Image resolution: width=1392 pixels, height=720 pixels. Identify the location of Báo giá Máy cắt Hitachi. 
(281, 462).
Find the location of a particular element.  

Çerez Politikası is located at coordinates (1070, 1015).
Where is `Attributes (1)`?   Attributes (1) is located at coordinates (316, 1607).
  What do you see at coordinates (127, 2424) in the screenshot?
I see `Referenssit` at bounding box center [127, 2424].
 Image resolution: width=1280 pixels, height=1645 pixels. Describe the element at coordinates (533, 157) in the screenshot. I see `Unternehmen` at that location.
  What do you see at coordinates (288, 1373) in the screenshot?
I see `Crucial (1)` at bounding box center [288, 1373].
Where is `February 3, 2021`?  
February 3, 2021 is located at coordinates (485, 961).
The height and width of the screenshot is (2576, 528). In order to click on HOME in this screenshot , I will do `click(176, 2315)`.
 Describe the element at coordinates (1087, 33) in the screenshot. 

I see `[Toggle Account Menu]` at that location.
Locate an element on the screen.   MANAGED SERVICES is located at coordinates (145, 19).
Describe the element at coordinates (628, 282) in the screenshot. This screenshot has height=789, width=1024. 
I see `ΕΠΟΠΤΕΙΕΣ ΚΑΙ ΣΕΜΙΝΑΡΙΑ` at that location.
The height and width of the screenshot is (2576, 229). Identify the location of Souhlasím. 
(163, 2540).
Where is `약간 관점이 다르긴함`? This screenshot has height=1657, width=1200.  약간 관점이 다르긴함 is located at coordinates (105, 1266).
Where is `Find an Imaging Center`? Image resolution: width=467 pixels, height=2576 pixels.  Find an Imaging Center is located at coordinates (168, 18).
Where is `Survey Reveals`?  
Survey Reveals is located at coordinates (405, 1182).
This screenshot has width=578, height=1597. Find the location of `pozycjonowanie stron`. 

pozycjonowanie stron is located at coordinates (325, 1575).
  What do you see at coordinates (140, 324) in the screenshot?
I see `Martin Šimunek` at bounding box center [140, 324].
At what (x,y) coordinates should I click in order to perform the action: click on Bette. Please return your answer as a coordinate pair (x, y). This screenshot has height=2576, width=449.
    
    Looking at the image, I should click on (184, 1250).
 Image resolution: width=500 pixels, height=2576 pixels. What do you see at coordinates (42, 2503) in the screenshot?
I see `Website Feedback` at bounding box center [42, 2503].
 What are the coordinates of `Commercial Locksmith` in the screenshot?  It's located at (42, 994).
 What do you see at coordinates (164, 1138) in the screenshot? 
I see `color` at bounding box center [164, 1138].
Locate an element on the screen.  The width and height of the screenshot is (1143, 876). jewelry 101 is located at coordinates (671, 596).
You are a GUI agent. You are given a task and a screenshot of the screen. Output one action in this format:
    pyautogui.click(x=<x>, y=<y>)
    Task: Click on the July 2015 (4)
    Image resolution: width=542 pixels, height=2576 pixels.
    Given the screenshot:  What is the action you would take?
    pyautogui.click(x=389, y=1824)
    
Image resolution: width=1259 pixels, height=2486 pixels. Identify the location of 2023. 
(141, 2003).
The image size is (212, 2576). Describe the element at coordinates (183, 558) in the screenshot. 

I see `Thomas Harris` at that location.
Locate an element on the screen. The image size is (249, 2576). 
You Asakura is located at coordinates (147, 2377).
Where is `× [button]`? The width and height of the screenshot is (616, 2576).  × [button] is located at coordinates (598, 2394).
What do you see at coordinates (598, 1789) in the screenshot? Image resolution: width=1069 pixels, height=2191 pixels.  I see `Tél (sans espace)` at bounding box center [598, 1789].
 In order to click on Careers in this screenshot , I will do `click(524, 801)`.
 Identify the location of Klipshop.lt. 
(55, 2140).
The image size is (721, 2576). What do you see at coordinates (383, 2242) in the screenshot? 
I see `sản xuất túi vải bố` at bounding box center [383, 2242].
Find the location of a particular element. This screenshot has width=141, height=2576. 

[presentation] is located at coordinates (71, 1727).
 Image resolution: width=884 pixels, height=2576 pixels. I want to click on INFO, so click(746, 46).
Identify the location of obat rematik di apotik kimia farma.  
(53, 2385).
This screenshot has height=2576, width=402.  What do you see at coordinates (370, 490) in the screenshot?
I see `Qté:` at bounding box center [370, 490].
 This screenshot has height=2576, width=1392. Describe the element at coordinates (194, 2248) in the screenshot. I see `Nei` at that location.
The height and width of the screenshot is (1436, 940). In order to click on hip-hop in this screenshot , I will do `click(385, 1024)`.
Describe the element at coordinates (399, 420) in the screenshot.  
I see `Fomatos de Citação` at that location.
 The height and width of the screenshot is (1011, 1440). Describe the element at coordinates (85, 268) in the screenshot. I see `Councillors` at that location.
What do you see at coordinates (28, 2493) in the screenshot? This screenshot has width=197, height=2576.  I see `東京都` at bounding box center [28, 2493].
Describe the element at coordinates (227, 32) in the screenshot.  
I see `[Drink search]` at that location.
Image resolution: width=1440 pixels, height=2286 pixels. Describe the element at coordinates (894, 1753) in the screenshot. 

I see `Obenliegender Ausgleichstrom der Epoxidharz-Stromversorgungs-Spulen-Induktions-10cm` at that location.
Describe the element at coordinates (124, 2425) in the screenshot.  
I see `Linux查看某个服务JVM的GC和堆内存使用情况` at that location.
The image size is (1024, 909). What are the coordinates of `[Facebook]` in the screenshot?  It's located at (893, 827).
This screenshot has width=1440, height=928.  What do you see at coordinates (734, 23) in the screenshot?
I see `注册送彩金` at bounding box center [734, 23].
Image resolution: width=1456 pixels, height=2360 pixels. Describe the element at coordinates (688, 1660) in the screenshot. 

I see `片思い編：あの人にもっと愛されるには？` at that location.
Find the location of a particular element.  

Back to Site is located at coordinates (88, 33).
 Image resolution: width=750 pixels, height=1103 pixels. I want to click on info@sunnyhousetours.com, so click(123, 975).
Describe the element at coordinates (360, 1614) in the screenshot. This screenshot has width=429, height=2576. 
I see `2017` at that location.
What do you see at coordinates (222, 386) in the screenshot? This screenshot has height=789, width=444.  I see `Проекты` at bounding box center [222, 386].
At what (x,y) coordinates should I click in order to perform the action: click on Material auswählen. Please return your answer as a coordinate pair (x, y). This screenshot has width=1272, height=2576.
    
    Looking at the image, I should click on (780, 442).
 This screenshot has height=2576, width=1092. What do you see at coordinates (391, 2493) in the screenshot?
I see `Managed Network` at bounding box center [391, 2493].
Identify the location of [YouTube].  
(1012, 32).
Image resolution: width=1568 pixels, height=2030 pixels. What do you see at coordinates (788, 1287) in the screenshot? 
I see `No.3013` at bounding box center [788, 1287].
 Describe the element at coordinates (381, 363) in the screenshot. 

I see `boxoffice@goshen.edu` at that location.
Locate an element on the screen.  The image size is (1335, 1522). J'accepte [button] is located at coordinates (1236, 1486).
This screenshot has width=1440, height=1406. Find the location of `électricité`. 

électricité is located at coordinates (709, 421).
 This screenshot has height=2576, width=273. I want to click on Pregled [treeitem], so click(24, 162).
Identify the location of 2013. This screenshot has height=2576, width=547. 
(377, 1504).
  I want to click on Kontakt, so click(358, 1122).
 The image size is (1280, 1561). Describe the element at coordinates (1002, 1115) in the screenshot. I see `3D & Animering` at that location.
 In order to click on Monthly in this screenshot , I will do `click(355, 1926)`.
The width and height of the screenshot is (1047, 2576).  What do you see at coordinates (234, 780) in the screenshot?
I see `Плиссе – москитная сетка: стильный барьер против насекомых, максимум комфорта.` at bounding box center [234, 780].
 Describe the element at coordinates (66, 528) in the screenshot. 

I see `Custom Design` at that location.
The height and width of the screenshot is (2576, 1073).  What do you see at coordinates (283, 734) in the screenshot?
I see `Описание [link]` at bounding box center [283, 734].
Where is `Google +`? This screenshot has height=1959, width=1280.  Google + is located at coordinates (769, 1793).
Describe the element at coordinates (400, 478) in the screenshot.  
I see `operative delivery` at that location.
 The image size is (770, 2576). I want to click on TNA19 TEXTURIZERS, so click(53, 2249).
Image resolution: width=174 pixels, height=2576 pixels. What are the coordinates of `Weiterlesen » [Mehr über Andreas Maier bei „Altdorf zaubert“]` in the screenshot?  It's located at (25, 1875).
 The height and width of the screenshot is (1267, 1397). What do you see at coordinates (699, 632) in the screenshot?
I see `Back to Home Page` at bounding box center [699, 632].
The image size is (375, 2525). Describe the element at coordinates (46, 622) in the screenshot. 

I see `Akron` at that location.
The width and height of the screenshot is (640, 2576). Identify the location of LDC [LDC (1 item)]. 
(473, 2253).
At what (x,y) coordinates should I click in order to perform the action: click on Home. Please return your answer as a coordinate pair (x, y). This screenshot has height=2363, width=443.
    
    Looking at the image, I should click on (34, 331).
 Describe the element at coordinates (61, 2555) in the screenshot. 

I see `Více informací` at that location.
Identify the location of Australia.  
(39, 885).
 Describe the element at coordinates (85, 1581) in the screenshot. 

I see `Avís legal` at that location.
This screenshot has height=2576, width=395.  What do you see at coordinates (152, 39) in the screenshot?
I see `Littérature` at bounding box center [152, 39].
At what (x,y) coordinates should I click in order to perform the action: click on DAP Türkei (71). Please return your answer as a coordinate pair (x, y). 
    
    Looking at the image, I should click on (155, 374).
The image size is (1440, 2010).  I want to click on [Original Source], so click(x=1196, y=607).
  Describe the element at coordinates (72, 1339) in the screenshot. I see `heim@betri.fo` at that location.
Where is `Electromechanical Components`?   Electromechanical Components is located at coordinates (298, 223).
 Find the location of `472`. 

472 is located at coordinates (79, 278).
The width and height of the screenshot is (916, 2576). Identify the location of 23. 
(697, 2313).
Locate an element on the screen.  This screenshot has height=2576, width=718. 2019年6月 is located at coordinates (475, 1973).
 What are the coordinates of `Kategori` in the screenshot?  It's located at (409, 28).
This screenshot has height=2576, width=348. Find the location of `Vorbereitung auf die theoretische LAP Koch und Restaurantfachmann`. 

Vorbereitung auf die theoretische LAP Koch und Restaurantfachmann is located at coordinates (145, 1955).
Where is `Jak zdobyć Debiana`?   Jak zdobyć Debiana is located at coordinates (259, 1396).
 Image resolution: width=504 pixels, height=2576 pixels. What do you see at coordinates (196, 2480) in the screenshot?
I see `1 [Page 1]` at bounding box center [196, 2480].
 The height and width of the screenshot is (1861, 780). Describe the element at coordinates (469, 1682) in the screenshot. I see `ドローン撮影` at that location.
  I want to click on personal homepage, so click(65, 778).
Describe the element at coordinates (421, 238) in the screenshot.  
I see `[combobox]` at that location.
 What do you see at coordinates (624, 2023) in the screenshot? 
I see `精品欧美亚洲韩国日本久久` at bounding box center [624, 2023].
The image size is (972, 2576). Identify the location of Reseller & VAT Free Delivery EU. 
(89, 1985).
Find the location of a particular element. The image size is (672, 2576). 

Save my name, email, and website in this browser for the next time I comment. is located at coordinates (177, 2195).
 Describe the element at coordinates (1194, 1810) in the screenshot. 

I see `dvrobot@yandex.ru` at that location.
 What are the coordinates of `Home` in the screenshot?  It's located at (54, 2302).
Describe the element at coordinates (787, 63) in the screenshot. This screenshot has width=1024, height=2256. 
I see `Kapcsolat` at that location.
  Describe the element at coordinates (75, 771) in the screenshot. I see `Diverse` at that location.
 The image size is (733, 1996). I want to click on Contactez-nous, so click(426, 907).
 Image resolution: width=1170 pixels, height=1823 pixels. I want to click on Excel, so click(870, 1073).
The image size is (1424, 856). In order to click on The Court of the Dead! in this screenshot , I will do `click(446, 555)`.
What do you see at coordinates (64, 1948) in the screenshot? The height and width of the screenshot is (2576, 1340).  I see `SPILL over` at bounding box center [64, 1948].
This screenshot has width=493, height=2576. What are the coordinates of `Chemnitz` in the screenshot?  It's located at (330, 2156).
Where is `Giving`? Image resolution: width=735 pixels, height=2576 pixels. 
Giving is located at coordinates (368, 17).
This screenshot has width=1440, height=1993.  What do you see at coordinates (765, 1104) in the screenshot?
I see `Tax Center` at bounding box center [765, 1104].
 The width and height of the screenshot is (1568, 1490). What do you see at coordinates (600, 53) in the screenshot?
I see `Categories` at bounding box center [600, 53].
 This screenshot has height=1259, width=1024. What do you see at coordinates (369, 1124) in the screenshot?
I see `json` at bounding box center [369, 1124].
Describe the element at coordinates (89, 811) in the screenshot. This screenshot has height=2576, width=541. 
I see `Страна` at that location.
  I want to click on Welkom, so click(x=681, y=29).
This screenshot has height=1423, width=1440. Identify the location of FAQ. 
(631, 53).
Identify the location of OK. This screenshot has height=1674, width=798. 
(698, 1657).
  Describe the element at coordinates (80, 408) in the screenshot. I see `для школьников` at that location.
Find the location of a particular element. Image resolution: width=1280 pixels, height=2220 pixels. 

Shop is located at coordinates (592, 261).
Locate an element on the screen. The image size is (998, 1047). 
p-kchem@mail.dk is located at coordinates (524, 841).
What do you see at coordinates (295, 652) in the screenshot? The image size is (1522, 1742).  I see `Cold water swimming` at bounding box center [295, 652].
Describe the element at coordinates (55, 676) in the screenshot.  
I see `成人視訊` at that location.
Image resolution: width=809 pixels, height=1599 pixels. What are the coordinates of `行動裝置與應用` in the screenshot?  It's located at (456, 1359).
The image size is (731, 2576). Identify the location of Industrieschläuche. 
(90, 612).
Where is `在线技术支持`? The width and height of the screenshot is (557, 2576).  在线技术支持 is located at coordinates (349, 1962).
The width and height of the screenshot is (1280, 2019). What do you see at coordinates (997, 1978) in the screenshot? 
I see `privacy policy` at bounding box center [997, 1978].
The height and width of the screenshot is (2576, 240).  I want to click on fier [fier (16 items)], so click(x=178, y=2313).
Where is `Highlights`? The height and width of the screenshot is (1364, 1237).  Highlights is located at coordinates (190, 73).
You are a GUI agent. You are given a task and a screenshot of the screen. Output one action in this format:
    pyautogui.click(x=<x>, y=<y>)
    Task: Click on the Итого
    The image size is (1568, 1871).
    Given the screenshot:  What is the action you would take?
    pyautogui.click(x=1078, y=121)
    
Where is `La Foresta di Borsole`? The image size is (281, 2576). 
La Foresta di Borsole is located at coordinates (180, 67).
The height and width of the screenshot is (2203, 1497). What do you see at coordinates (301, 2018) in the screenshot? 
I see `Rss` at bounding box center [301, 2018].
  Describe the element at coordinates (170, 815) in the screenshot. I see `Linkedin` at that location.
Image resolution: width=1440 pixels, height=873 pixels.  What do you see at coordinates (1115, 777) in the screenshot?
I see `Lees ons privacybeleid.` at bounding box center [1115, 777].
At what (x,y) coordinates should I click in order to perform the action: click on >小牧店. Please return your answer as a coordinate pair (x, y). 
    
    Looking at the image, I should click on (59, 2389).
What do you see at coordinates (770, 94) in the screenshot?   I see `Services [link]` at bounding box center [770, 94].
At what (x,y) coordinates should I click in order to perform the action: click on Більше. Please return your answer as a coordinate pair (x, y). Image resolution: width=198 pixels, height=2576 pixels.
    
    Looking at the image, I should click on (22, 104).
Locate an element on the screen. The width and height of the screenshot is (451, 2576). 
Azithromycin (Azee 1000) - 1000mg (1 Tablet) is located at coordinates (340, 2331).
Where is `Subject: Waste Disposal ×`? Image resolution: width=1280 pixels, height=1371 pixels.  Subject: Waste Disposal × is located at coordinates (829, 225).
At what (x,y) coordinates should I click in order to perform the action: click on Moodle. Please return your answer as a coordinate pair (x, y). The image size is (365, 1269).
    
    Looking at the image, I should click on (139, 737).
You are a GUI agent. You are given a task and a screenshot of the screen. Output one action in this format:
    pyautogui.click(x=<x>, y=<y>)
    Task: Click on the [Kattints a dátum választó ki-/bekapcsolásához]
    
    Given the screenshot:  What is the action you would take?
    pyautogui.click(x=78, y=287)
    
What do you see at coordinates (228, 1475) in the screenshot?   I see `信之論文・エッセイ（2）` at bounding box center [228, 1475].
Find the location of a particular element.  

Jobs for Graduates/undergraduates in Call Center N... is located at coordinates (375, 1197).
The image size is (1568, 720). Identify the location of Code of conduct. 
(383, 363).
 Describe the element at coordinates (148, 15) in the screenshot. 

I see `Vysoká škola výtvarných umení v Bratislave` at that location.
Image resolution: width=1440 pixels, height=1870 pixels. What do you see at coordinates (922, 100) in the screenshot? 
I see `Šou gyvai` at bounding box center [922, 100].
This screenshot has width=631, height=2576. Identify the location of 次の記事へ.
# # #
__Task instructions__
When the string "button" occurs in a line of the material, that line belongs in the answer.

__Response to this task__
Where is `× [button]`? The width and height of the screenshot is (616, 2576).  × [button] is located at coordinates (598, 2394).
Locate an element on the screen.  The image size is (1335, 1522). J'accepte [button] is located at coordinates (1236, 1486).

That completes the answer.